I just came across a quite noteworthy research finding: the threshold for quantum computers to crack encrypted assets is much lower than previously imagined.



A recent study released by Caltech and a quantum startup indicates that protecting Bitcoin and Ethereum wallets with cryptography might only require about 10k physical qubits to break, far below the earlier estimate of hundreds of thousands. This significant reduction in the required number is quite astonishing.

Specifically, if a neutral atom quantum computer is configured with 26,000 qubits, it could theoretically crack the ECC-256 encryption standard in about 10 days, which currently protects major blockchain systems. Meanwhile, RSA-2048 (used by financial institutions to secure Web2 platforms) would require approximately 102,000 qubits and around three months to break.

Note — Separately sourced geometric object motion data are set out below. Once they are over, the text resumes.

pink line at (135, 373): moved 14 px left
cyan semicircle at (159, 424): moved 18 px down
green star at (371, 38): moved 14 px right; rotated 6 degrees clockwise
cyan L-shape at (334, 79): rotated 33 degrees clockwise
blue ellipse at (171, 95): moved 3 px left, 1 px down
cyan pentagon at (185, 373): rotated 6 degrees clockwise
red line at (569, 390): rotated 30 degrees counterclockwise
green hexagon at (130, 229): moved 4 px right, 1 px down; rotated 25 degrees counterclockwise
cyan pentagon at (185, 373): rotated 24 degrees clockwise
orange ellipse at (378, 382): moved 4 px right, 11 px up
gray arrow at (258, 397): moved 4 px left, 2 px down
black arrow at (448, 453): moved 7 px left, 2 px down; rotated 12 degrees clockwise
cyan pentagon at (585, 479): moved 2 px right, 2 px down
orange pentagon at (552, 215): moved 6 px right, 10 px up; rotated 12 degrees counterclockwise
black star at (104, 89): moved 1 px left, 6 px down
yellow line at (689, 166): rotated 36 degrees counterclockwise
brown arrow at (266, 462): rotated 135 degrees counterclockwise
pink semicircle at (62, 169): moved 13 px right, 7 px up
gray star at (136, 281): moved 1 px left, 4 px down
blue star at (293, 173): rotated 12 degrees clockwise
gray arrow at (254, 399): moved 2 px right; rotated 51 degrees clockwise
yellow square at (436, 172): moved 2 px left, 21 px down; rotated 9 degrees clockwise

Interestingly, this research is based on Google's quantum circuit design, but the team found that running the same cracking algorithm on a neutral atom setup would require roughly 1/50th of the qubits estimated by Google. This means the cost and difficulty for quantum computers to achieve encryption-breaking capabilities are rapidly decreasing.

Data over the past two decades shows that the estimated number of physical qubits needed to run Shor's algorithm (a quantum method for cracking public-key encryption) has dropped from about one billion in 2012 to just over 10,000 today—a five-order-of-magnitude reduction.

Currently, Bitcoin is valued at around $73.1K, and Ethereum at $2.25K. Although, based on this research, 26,000 qubits would take 10 days to crack ECC-256, this time window might not be sufficient for a quantum computer to perform "precomputation" attacks during real-time transactions. However, for funds stored in vulnerable addresses, including an estimated 6.9 million BTC in early wallets and assets in reused addresses, the long-term risk remains.

The question now is no longer whether quantum computers can crack encryption, but whether the cryptocurrency industry can migrate to quantum-resistant cryptography before the cost of quantum attacks becomes "affordable." This window of opportunity might be tighter than we think.